“Un gesto chino que es también un logro geopolítico”
El poder tiene distintas fuentes y manifestaciones, y se ejerce en los más diversos ámbitos. Unas y otras cambian a lo largo de la historia universal, y, hasta cierto punto, esas mutaciones explican también las variaciones en el juego geopolítico y diplomático internacional. Las alianzas dinásticas -que fueron un elemento esencial de ese juego entre los siglos XV y XVIII- hoy son una reliquia, de la que sin embargo los expertos (y los curiosos) siguen extrayendo aleccionadoras conclusiones.
En esos mismos siglos, difícilmente hubiera imaginado el más iluminado estratega que más allá del territorio, entendido como tierra firme, existiera algo como las competencias territoriales menores que hoy reconoce el derecho internacional del mar, y que son objeto de disputa entre los Estados en diversos lugares del mundo. Mucho menos hubiera imaginado alguien cosa alguna como el ciberespacio o el dominio del espacio exterior, para el control de los cuales algunas naciones han creado incluso componentes especializados en sus fuerzas de seguridad y defensa.
Como sea, en sus diversas expresiones, el poder puede ser duro. O blando. O inteligente. El poder duro: la capacidad de hacer que otro haga lo que uno quiere, por la vía de la coerción o de los incentivos, tanto políticos como materiales (es decir, a punta de garrote y zanahoria). El poder blando: la capacidad de hacer que el otro quiera lo que uno quiere, y que opera mediante la inspiración, la admiración, la emulación (la seducción, incluso). Y el poder inteligente: la prudente combinación de ambos, en las dosis oportunas y proporciones adecuadas, para alcanzar los propios objetivos y satisfacer los propios intereses.
En su aparente simplicidad, esta distinción -debida a Joseph Nye, profesor y practicante de las disciplina de las Relaciones Internacionales- tiene una enorme capacidad para explicar lo que ocurre en la escena internacional, la forma en que se comportan los Estados y conducen los gobiernos la política exterior.
También podría ser útil a la hora de examinar las dimensiones diplomáticas y políticas de la extraordinaria situación mundial que ha generado la pandemia del Covid-19 y su impacto en la política internacional.
No cabe duda que cuando pase la tempestad, la calma que venga será una calma (¿calma?) muy distinta a la calma (¿calma?) precedente. A fin de cuentas, la gestión de la pandemia es también una competencia política, interna e internacional, en la que habrá ganadores y perdedores. Y en esa competencia, se verán en toda su extensión los alcances, el verdadero poder del poder blando.

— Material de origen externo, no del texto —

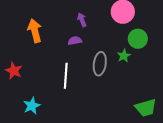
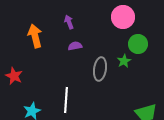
purple arrow: (82, 20) -> (69, 22), moved
white line: (66, 76) -> (66, 100), moved

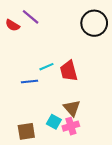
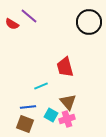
cyan line: (46, 67) -> (41, 86), moved
blue line: (29, 82) -> (28, 107), moved
brown square: (26, 131) -> (25, 124), turned 30

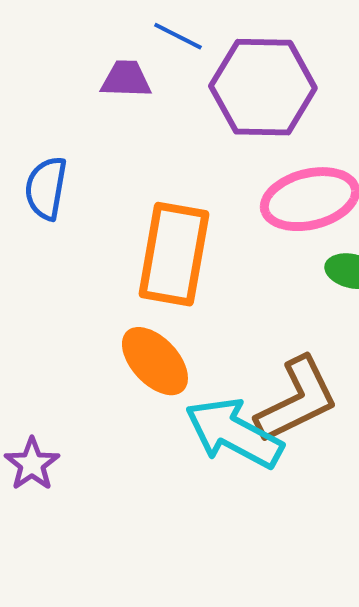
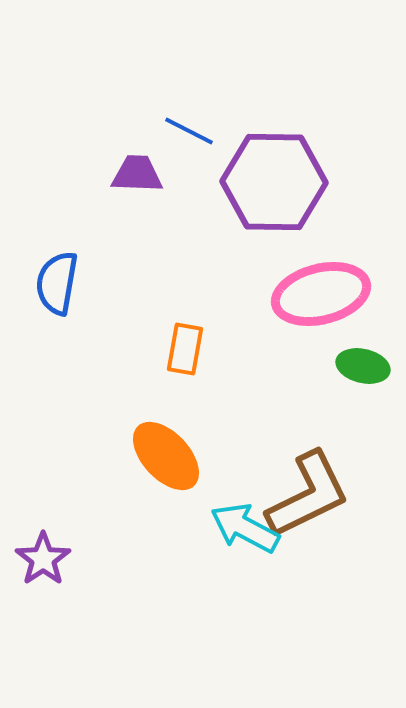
orange rectangle: (174, 254) -> (185, 349), size x0.5
cyan arrow: (234, 433) -> (245, 528), size x0.7

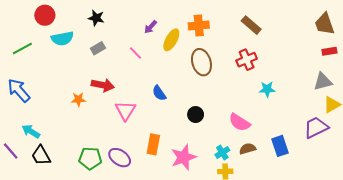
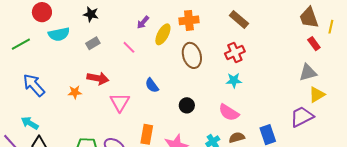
red rectangle: (329, 51) -> (314, 44), turned 64
cyan star: (267, 89) -> (234, 80), moved
blue arrow: (19, 90) -> (34, 85), moved

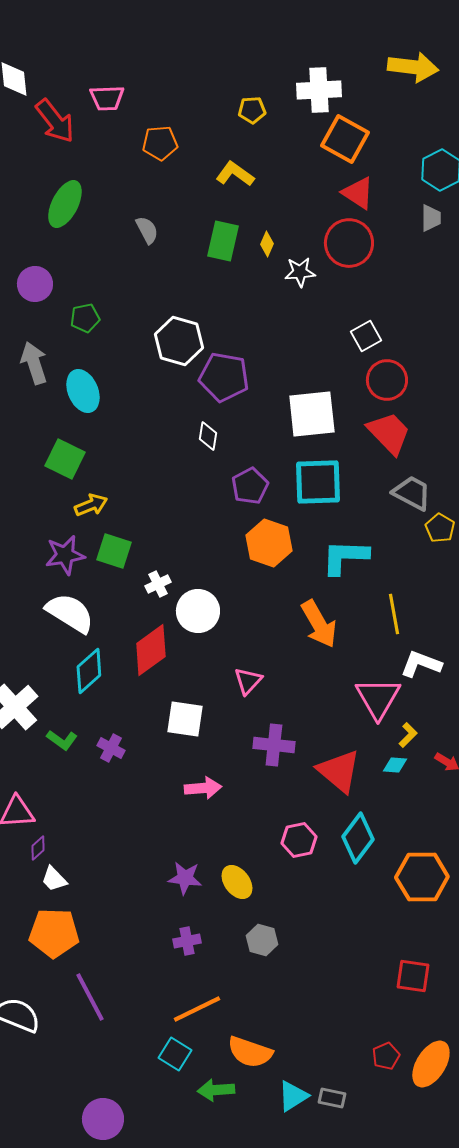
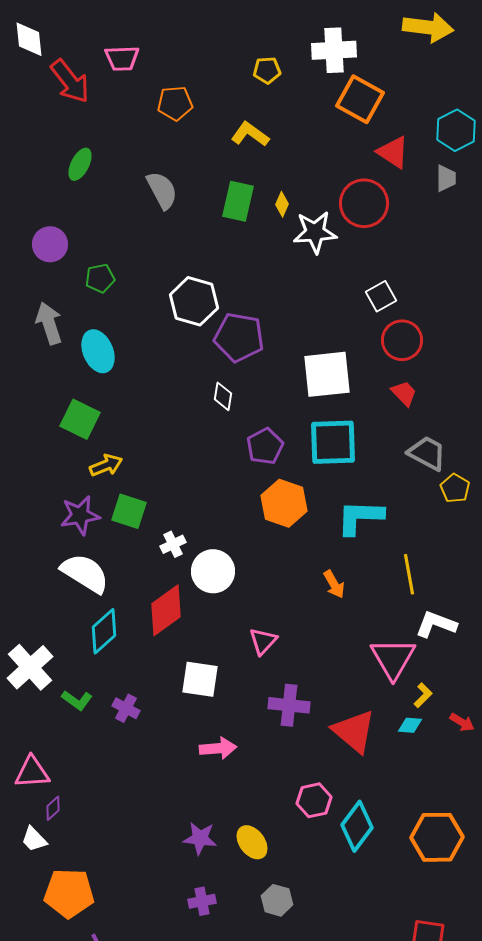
red triangle: (358, 193) -> (393, 152), moved
green ellipse: (65, 204) -> (80, 164), size x0.7
gray semicircle: (147, 230) -> (162, 190), size x1.4
white star: (300, 272) -> (315, 232), size x1.4
red trapezoid: (389, 433) -> (404, 393), size x0.6
orange arrow: (319, 624) -> (334, 584), size x0.6
cyan diamond: (358, 838) -> (357, 826), moved
white trapezoid: (54, 879) -> (34, 839), moved

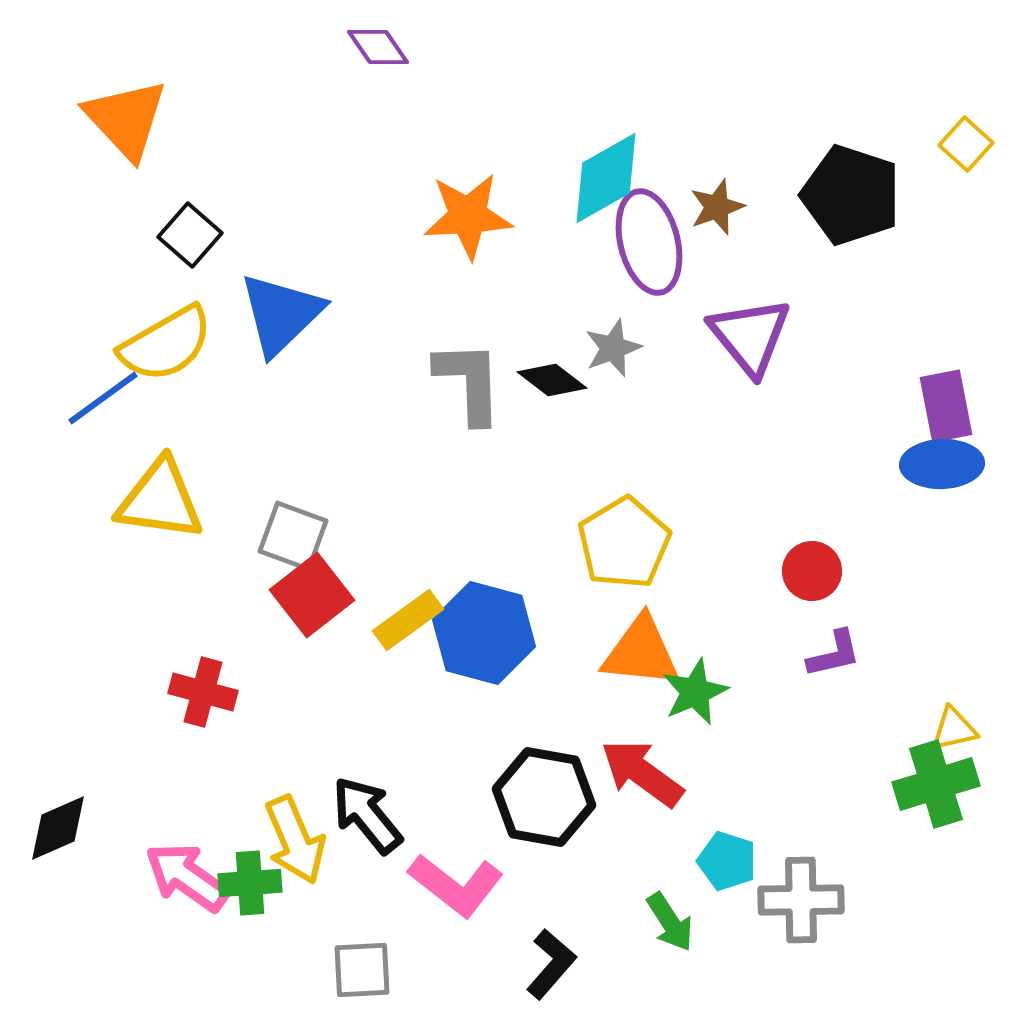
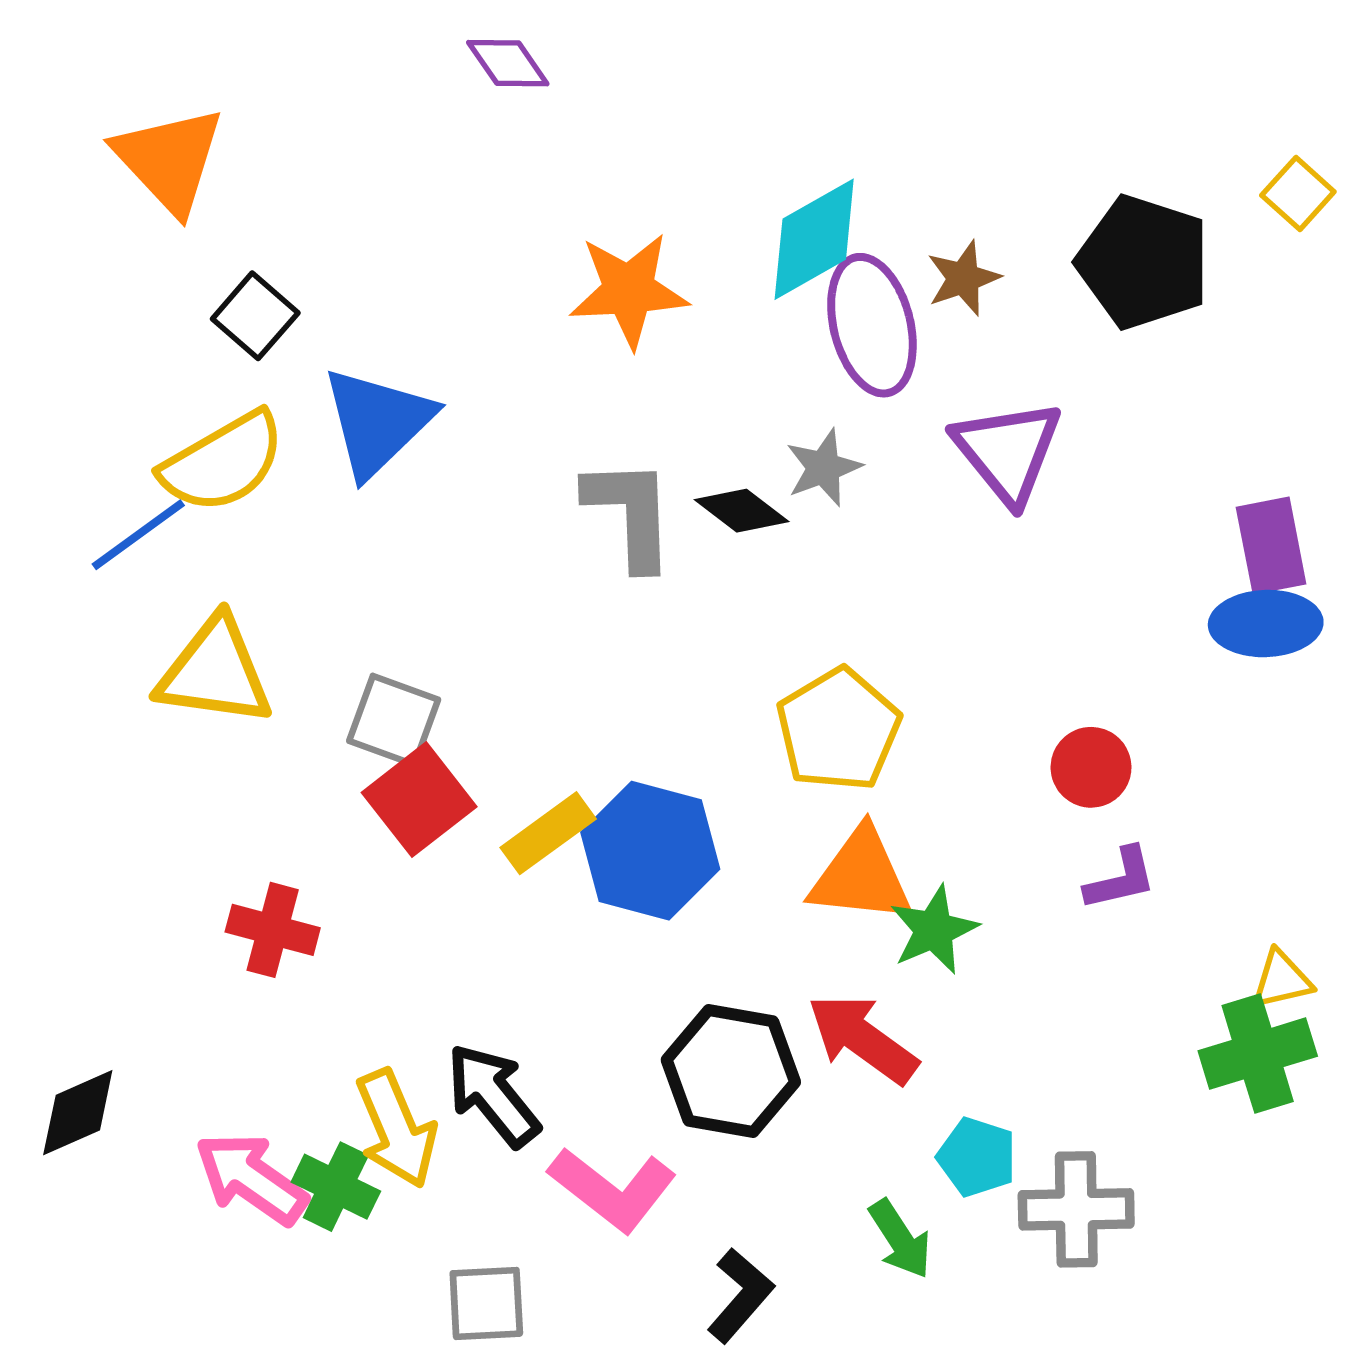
green cross: (250, 883) -> (336, 1187), turned 30

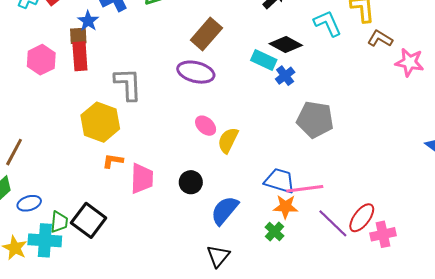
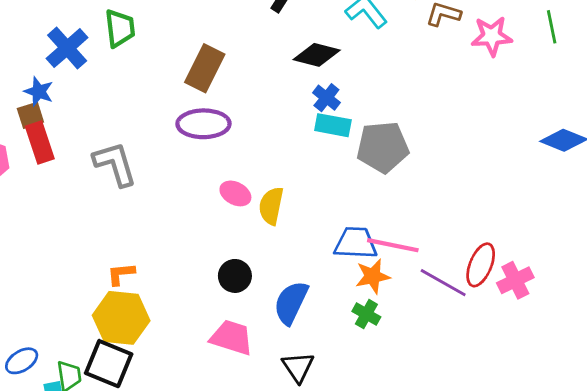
cyan rectangle: (264, 60) -> (333, 125), moved
yellow hexagon: (100, 122) -> (121, 318), moved
pink trapezoid: (142, 178) -> (232, 337), moved, turned -60
pink line: (305, 189) -> (393, 245), turned 33

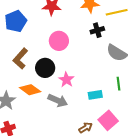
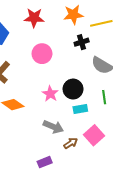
black circle: (45, 68) -> (73, 89), moved
gray arrow: (58, 101) -> (53, 127), moved

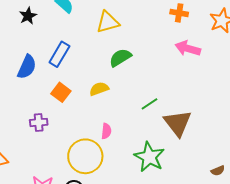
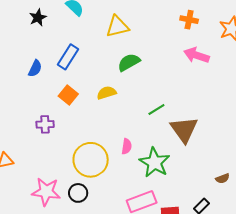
blue semicircle: (27, 67) -> (35, 68), size x0.7
pink semicircle: (106, 131) -> (127, 146), moved

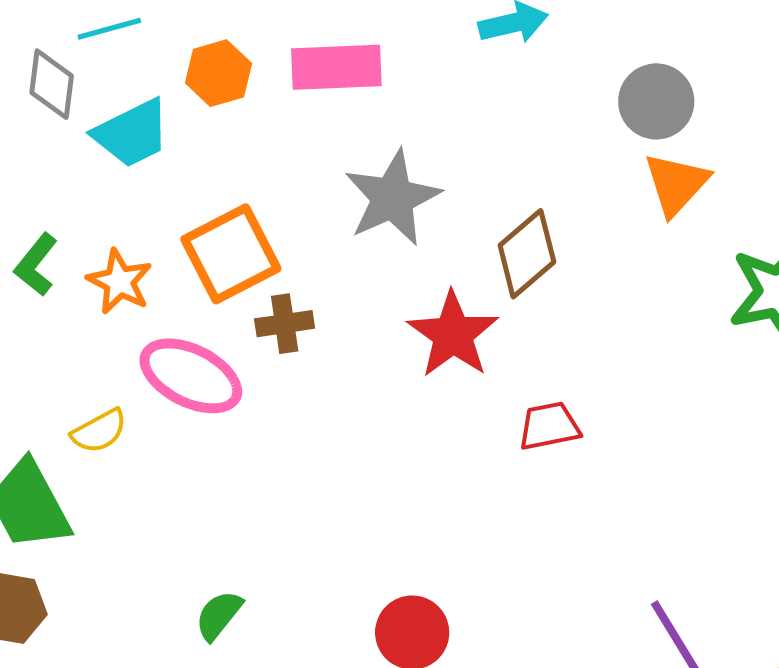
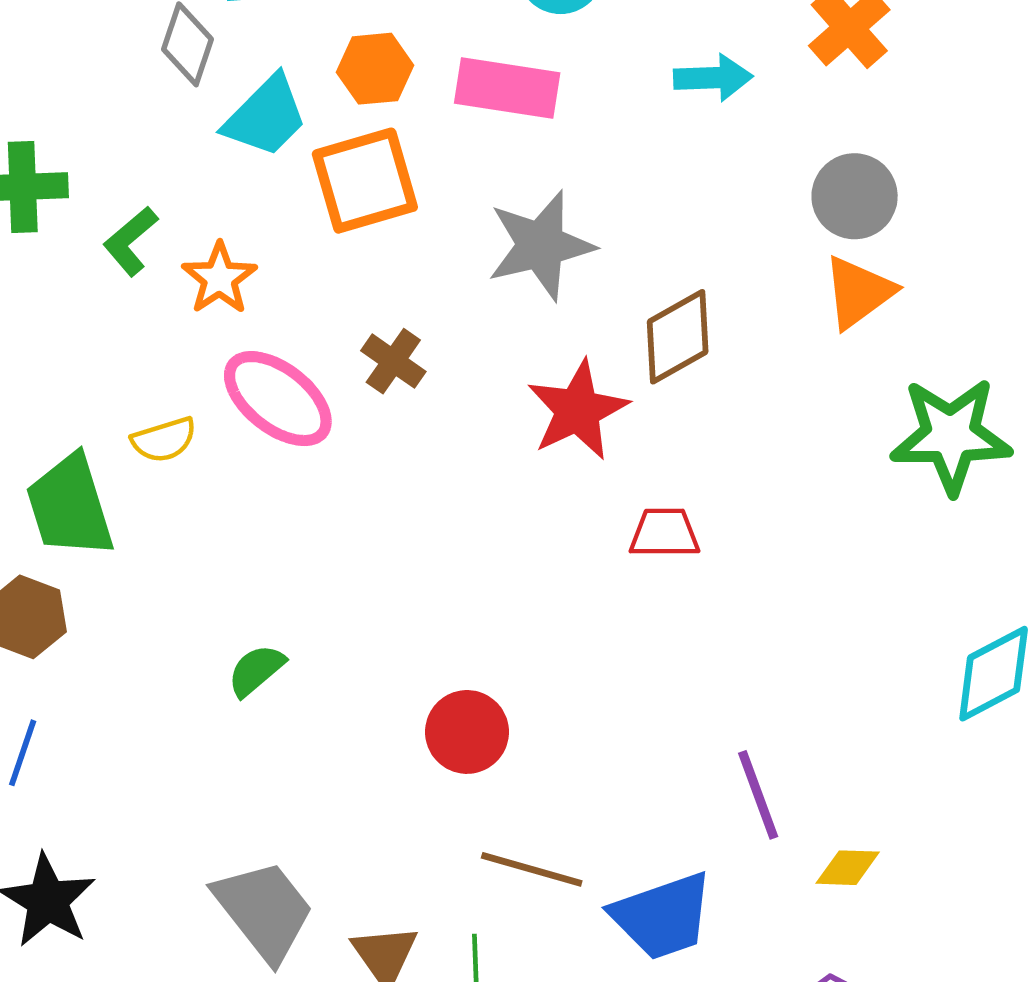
cyan trapezoid: (132, 133) -> (266, 116), turned -30
orange square: (231, 254) -> (365, 181), moved
brown cross: (285, 324) -> (393, 361), turned 32

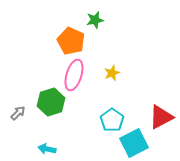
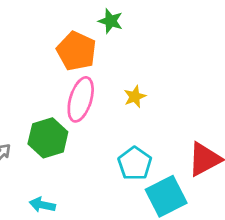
green star: (95, 20) -> (111, 21), turned 30

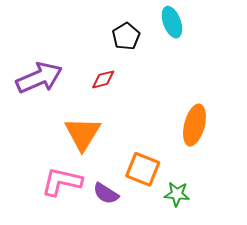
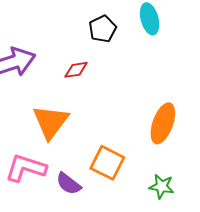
green star: (177, 194) -> (162, 186), moved

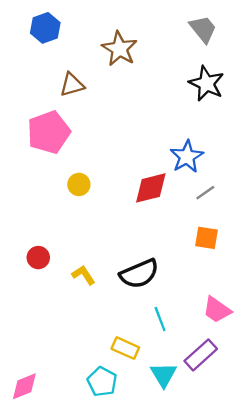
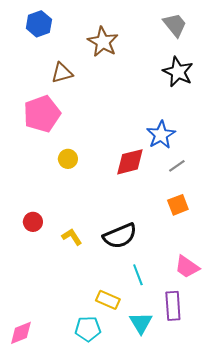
orange square: (206, 238) -> (178, 205), turned -30
purple rectangle: (201, 355) -> (173, 306), turned -52
cyan pentagon: (102, 382) -> (88, 329), turned -30

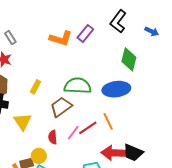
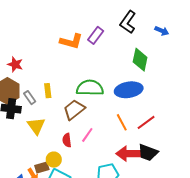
gray rectangle: (10, 37) -> (30, 98), moved
yellow rectangle: (35, 87) -> (48, 91), turned -32
red line: (88, 128) -> (146, 122), moved

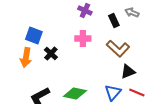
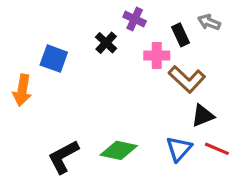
pink cross: (83, 38) -> (157, 55), moved
black cross: (51, 54) -> (106, 43), moved
orange arrow: (26, 58) -> (22, 90), moved

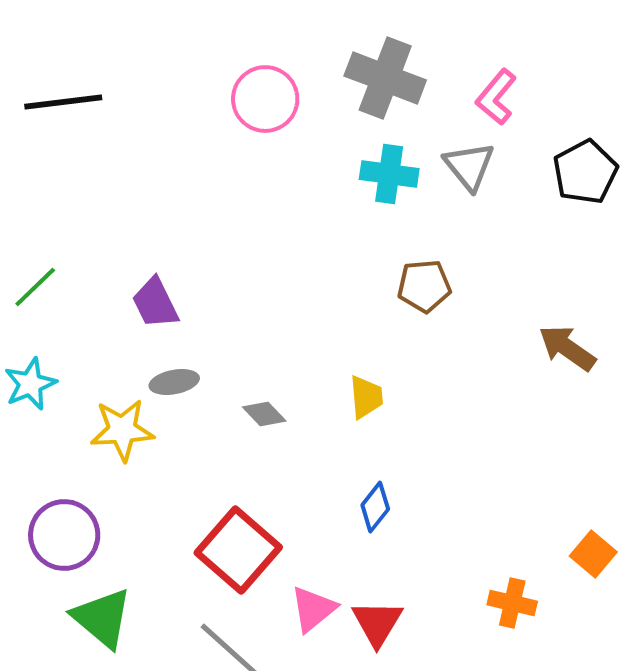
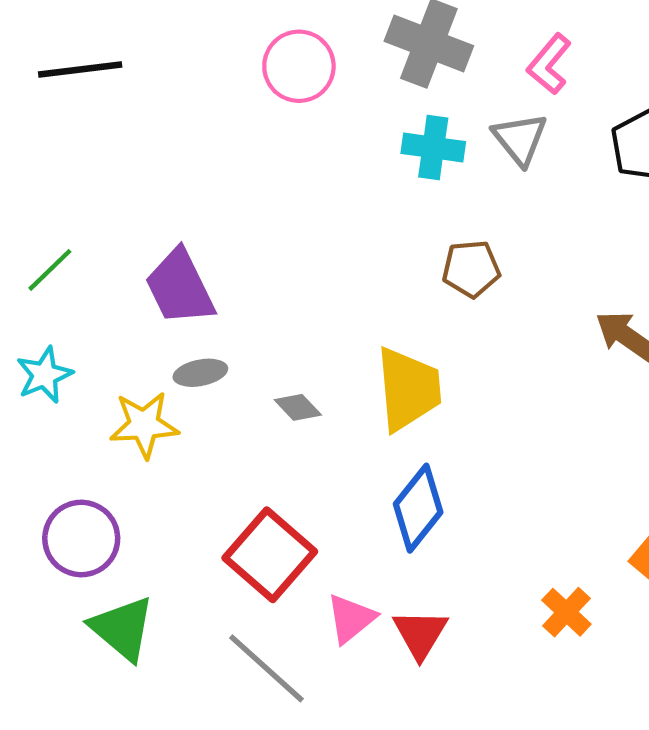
purple trapezoid: (155, 303) -> (180, 287), size x1.4
yellow trapezoid: (366, 397) -> (408, 389), size x1.8
blue diamond: (375, 507) -> (418, 508), size x1.6
orange cross: (512, 603) -> (566, 612), turned 30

Ganarán los gobiernos que se muestren más eficaces, no sólo en la atención de la emergencia y la contención de la enfermedad, sino en la respuesta a sus efectos económicos y sociales. Aquellos gobiernos que adopten las medidas más pertinentes y que logren transmitir mejor los mensajes, el llamado a la calma y a la prevención. Aquellos gobiernos que logren desplegar mejor las capacidades de los sistemas sanitarios. Los que, incluso a pesar de enfrentar el desafío del pico epidemiológico, logren, con la mayor eficiencia, “aplanar la curva” del contagio. Ganarán, en últimas, los Estados que demuestren la mejor gobernanza de la crisis, no sólo en el plano estricto de la salud pública, sino de la generación de confianza, del llamado a la solidaridad y la corresponsabilidad. Esos Estados, esos gobiernos, habrán acumulado un capital político y generado un capital social invaluables, no sólo al interior de sus sociedades, y eventualmente, ante el resto del mundo.
Es lo que acaso intenta hacer China, al enviar a la agobiada Italia un avión con un equipo de médicos especialistas “listos para compartir su experiencia”, y todo un arsenal de equipos médicos -desde mascarillas hasta trajes especiales de protección y ventiladores pulmonares-. Un gesto que contrasta con la desarticulada (y en algunos casos francamente insolidaria) respuesta de los socios europeos de Roma, y con la reacción ensimismada de otros Estados que, al menos por ahora, intentan navegar en solitario (¡sálvese quien pueda!) la tormenta.
Qué más da que no sea un gesto puro de altruismo -el tercero, tras uno similar con Irán e Iraq-. Qué más da que si con ello el régimen chino lava sus propias faltas y sus culpas -que no son pocas-. Muchos admirarán ese gesto. Lo contrastarán con las acciones de otros. Mirarán a China con ojos distintos. Y China se habrá anotado un éxito tan importante como una batalla, a fuerza de poder blando.